Im Wendepunkt bekam sie ein Zimmer und wurde bei administrativen Dingen unterstützt. „Hier habe ich in der Küche gearbeitet und gelernt, mir wieder eine Tagesstruktur aufzubauen“, erzählt Stefanie S. „Das hat mir Halt und Sicherheit gegeben.“ Nach ein paar Monaten konnte sie von der Nahestraße 7 in die Außenwohngruppe in der Wallstraße ziehen. Auch bei Gerichtsterminen, etwa der Scheidung und den Auseinandersetzungen zum Sorgerecht, bekam sie Unterstützung. 2016, also zwei Jahre später, zog sie aus dem Wendepunkt wieder aus.
Heute wohnt Stefanie S. mit ihren Kindern in einer eigenen Wohnung in Laubenheim. Sie hat das alleinige Sorgerecht. Ihr Ex-Mann, der inzwischen in Brandenburg wohnt, sieht die Kinder jährlich zwei Mal. Werktags arbeitet sie auf 450-Euro-Basis im Verkauf. Ansonsten unterstützt die 35-Jährige ehrenamtlich die Stadtmission durch Kinderbetreuung. Einmal in der Woche ist sie noch im Wendepunkt – zur ambulanten Betreuung.
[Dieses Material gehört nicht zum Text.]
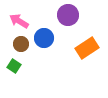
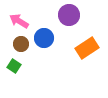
purple circle: moved 1 px right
Zwei Wünsche hat Stefanie S. für die Zukunft: dass ihre Kinder gut durch die Schule kommen und sie einen Job findet, der ihr richtig Spaß macht. Ihren alten Beruf als Bäckerin möchte sie wegen der Nachtarbeit nicht mehr ausüben. „An Fahrrädern schrauben liegt mir“, sagt sie. Zeitweise hat sie auch in einer Werkstatt ausgeholfen. Das Familienleben hat sich wieder gut eingependelt. Alle drei nehmen inzwischen Medikamente. „Anstrengend wird es nur, wenn wir gleichzeitig unsere fünf Minuten haben“, erzählt sie schmunzelnd. Inzwischen kann sie damit aber humorvoll umgehen. Denn sie weiß: Das geht schnell vorbei.
* Alle Namen von der Redaktion geändert.